Performance issue with dynamic batching on Triton Inference Server

yash.mandilwar · May 6, 2021, 6:54pm

We have tried testing Triton Inference Server to deploy models from tensorflow model zoo. We compared performance of EfficientDet-D1 (small model) and EfficientDet-D7 (large model) with and without Triton Inference Server. Models in Tensorflow 2 model zoo do not have dynamic batching enabled by default.

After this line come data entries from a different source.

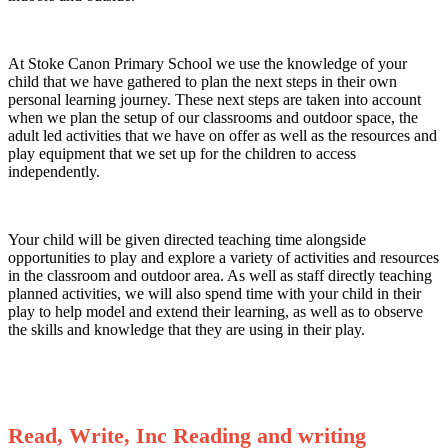
At Stoke Canon Primary School we use the knowledge of your
child that we have gathered to plan the next steps in their own
personal learning journey. These next steps are taken into account
when we plan the setup of our classrooms and outdoor space, the
adult led activities that we have on offer as well as the resources and
play equipment that we set up for the children to access
independently.
Your child will be given directed teaching time alongside
opportunities to play and explore a variety of activities and resources
in the classroom and outdoor area. As well as staff directly teaching
planned activities, we will also spend time with your child in their
play to help model and extend their learning, as well as to observe
the skills and knowledge that they are using in their play.
R
ead, Write, Inc Reading and writing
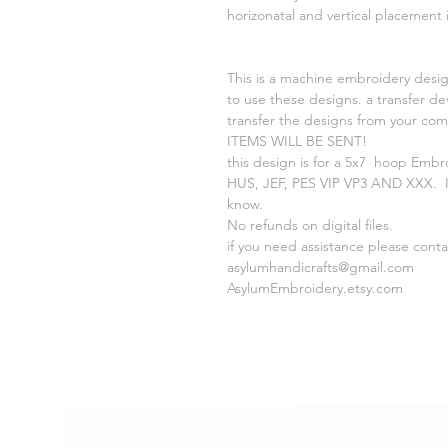
horizonatal and vertical placement
This is a machine embroidery desig
to use these designs. a transfer de
transfer the designs from your c
ITEMS WILL BE SENT!
this design is for a 5x7 hoop Embr
HUS, JEF, PES VIP VP3 AND XXX. If
know.
No refunds on digital files.
if you need assistance please cont
asylumhandicrafts@gmail.com
AsylumEmbroidery.etsy.com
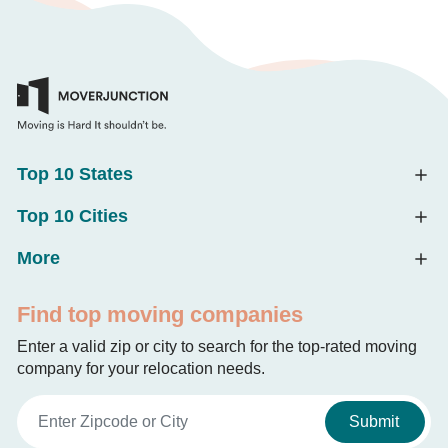
Top 10 States
Top 10 Cities
More
Find top moving companies
Enter a valid zip or city to search for the top-rated moving
company for your relocation needs.
Submit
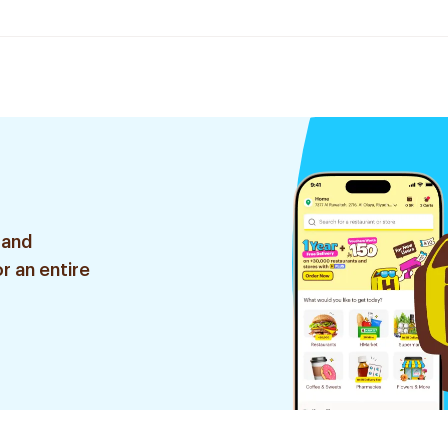
 and
r an entire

We have to export it on our own using their code.

Here are our observations.

Performance on Nvidia T4 without triton:

EfficientDet-D1 : 3.86 FPS
EfficientDet-D7 : 0.79 FPS

Performance on Nvidia T4 with triton:

EfficientDet-D1 (no dynamic batching) : 5.2 FPS (GPU utilization : upto 45%)
EfficientDet-D1 (dynamic batching) : 4.9 FPS (GPU utilization : upto 37%)
EfficientDet-D7 (no dynamic batching) : 0.95 FPS (GPU utilization : upto 100%)
EfficientDet-D7 (dynamic batching) : 0.95 FPS (GPU utilization : upto 100%)

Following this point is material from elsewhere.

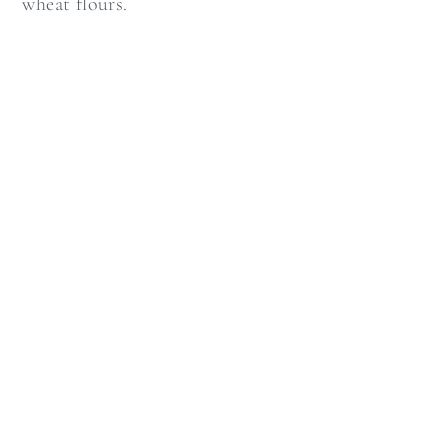
wheat flours.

So we see some boost in performance in Triton but not to the extent we expected.
As I understand, dynamic batching helps in better utilization of the GPU. But we didn’t see any advantage in using dynamic batch enabled models.

System:
AWS g4dn, NVIDIA T4

config file:
This is the config file for EfficientDet-D1 (supports dynamic batching)

name: "tf_savedmodel_effdet1"
platform: "tensorflow_savedmodel"
max_batch_size: 64
input [
  {
    name: "input_tensor"
    data_type: TYPE_UINT8
    format: FORMAT_NONE
    dims: [ 720, 1280, 3 ]
  }
]
output [
  {
    name: "detection_scores"
    data_type: TYPE_FP32
    dims: [ 100 ]
    label_filename: "coco_labels.txt"
  },
  {
    name: "detection_boxes"
    data_type: TYPE_FP32
    dims: [ 100 , 4]
    label_filename: "coco_labels.txt"
  }
]
dynamic_batching {
  preferred_batch_size: [1,2,4,8,16,32,64]
  max_queue_delay_microseconds: 30000
}

Server Run Command :

docker run --gpus=1 --rm -p 8000:8000 -p 8001:8001 -p 8002:8002 -v /home/ubuntu/model_repository:/models nvcr.io/nvidia/tritonserver:21.03-py3 tritonserver --model-repository=/models

Client side Info:
Using HTTP, async=False

Request to server:

responses.append(
triton_client.infer(FLAGS.model_name,
inputs,
request_id=str(sent_count),
model_version=FLAGS.model_version,
outputs=outputs))

Do let me know if any more information is needed. Thanks!